▸ **What to work on**
Using the listing below, extract each line that has the word "spectral" in it.

····················

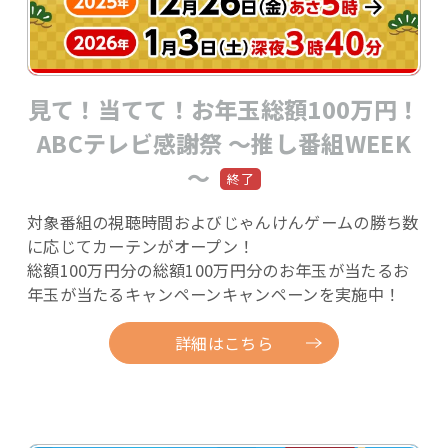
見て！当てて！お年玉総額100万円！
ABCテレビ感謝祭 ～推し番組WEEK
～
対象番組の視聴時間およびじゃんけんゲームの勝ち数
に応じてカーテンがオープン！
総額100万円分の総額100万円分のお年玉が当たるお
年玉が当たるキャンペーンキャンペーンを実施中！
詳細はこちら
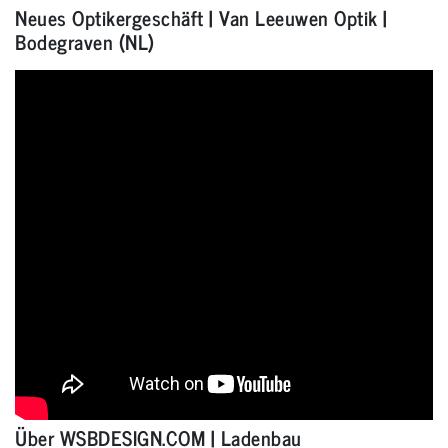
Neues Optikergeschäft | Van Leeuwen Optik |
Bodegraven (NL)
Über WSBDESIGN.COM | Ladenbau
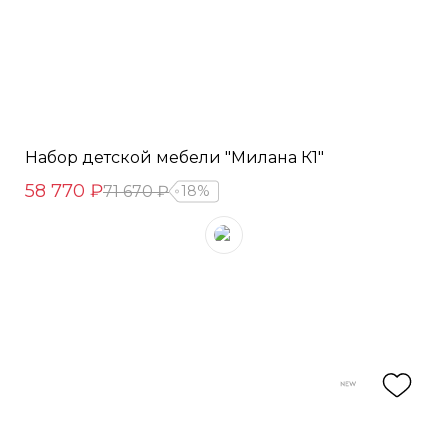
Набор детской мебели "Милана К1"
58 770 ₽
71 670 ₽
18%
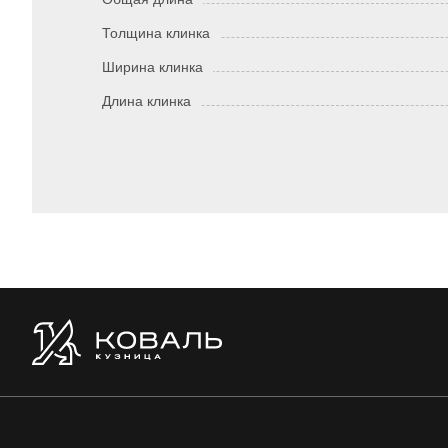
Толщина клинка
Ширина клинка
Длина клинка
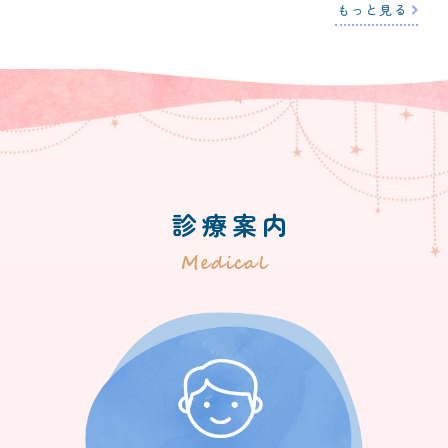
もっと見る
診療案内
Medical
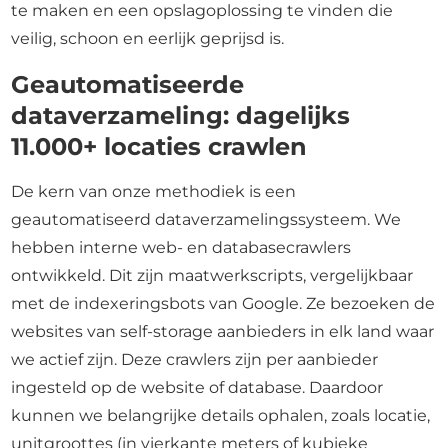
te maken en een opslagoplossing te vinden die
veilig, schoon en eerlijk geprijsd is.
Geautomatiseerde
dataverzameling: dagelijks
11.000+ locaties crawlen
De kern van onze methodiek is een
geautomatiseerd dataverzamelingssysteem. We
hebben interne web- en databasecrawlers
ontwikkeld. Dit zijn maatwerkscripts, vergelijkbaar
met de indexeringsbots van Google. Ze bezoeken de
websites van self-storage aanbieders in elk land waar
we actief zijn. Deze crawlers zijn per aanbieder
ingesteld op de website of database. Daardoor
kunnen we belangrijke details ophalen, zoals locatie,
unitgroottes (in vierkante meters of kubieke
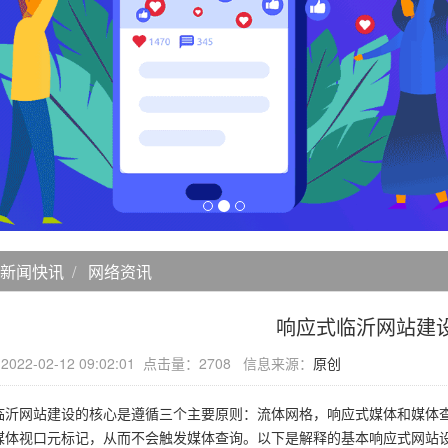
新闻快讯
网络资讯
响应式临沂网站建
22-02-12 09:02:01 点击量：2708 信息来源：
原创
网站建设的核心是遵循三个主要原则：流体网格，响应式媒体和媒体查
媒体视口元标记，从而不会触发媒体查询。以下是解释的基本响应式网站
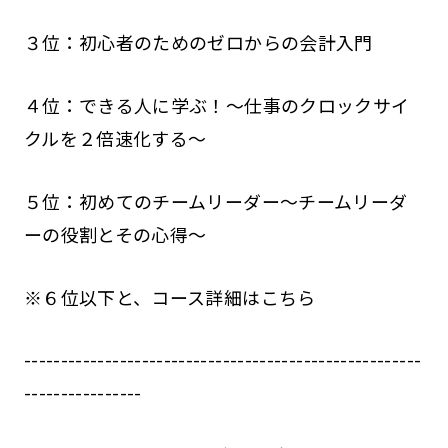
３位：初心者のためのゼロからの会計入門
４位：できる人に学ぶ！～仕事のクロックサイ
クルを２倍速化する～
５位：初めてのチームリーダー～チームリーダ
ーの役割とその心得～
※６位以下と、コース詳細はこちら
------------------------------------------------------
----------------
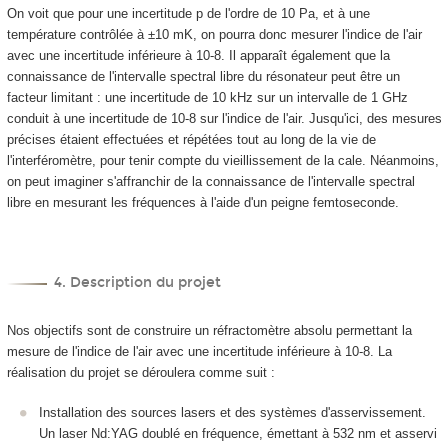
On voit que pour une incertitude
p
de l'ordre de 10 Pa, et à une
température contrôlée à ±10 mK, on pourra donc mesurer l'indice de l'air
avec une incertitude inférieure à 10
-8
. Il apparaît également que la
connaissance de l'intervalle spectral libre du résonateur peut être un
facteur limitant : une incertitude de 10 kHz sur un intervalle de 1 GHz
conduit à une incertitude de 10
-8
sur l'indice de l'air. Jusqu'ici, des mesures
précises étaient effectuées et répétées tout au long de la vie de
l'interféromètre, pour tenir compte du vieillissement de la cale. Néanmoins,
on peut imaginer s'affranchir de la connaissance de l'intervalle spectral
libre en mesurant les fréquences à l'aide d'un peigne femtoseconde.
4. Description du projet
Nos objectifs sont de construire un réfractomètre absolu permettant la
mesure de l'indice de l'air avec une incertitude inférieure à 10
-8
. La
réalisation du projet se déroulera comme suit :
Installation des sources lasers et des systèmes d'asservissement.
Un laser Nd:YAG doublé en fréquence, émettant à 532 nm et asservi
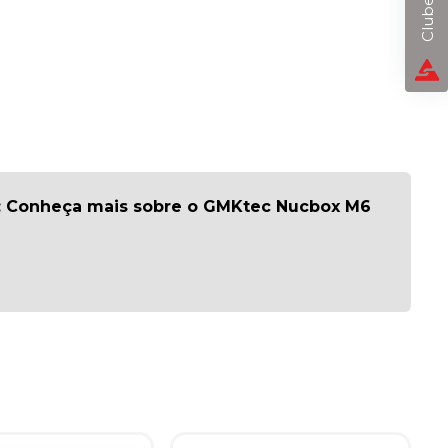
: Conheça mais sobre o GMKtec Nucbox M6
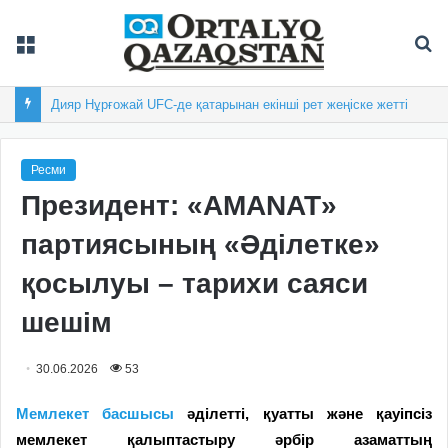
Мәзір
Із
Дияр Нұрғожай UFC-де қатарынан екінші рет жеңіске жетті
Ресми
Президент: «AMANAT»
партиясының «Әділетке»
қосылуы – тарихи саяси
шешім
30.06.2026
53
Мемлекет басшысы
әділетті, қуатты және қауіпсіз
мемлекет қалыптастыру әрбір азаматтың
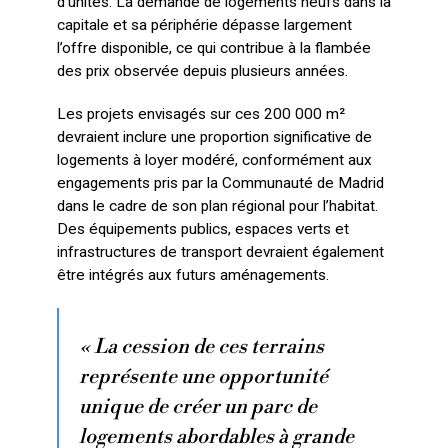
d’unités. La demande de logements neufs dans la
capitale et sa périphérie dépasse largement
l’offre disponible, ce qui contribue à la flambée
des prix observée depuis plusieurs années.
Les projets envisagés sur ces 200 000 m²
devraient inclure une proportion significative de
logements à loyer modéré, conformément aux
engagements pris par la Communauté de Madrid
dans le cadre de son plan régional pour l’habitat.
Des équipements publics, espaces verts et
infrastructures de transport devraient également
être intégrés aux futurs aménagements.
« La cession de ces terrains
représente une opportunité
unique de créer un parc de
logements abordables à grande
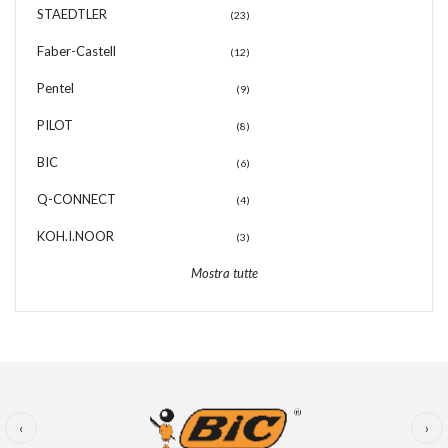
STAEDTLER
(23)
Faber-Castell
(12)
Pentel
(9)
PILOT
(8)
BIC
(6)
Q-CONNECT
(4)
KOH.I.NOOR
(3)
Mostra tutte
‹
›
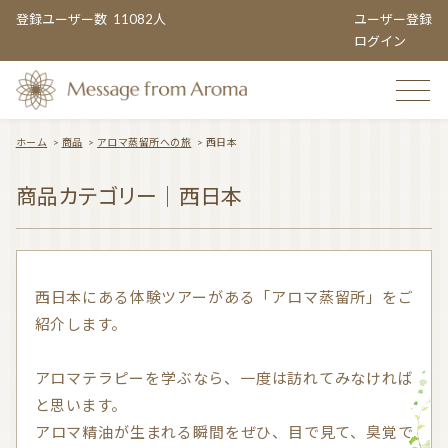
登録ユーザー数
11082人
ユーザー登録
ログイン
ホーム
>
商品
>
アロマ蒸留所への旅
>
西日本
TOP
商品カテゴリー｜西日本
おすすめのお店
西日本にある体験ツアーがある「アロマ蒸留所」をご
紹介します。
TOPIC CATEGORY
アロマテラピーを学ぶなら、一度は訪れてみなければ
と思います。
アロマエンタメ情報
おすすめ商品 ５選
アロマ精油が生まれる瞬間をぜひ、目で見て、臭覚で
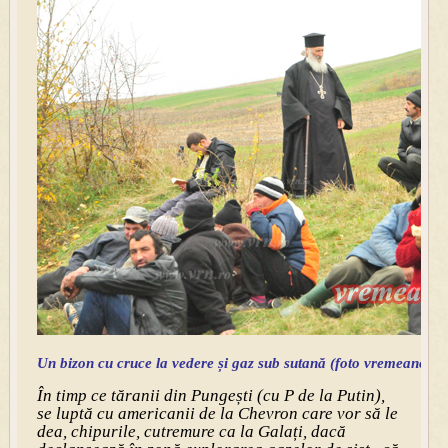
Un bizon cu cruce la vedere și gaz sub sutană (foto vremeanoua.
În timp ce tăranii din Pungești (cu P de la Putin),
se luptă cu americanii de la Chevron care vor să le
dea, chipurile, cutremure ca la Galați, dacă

····················

▸ **Written answer**
connaissance de l'intervalle spectral libre du résonateur peut être un
on peut imaginer s'affranchir de la connaissance de l'intervalle spectral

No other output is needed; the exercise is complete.